Data for this exercise:
== Segment start ==
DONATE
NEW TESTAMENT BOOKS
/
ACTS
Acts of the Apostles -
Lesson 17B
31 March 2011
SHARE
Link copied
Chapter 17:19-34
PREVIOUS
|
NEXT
== Segment end ==
== Segment start ==
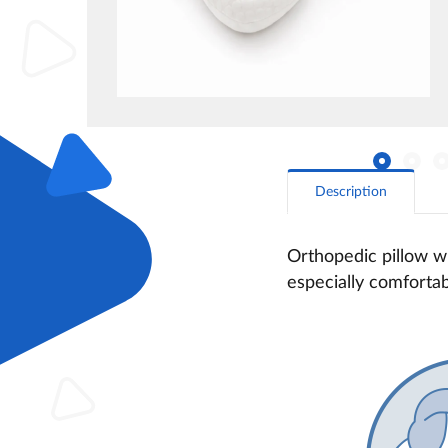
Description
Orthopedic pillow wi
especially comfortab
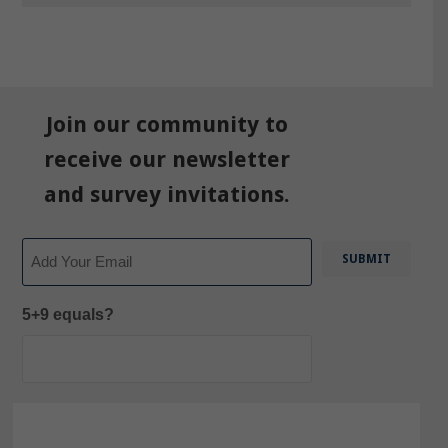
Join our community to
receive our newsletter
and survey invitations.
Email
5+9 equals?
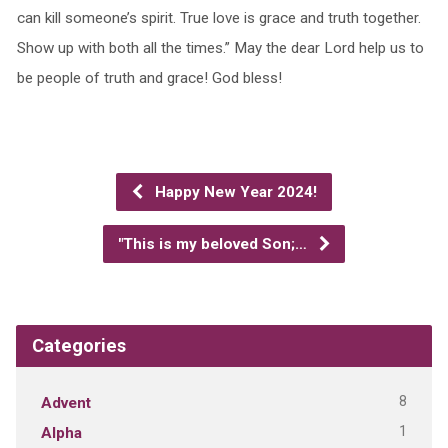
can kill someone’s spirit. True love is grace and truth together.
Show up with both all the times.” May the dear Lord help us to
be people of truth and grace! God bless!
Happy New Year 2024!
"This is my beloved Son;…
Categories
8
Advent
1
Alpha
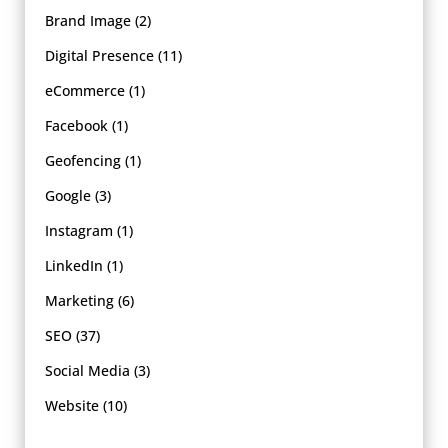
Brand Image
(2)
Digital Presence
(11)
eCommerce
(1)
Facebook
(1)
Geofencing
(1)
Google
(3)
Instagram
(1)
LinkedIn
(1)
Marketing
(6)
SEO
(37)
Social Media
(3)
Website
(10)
== Segment end ==
What the task asks: Copy all lines from the material above that hold the word "truth".

Solution to this exercise:
can kill someone’s spirit. True love is grace and truth together.
be people of truth and grace! God bless!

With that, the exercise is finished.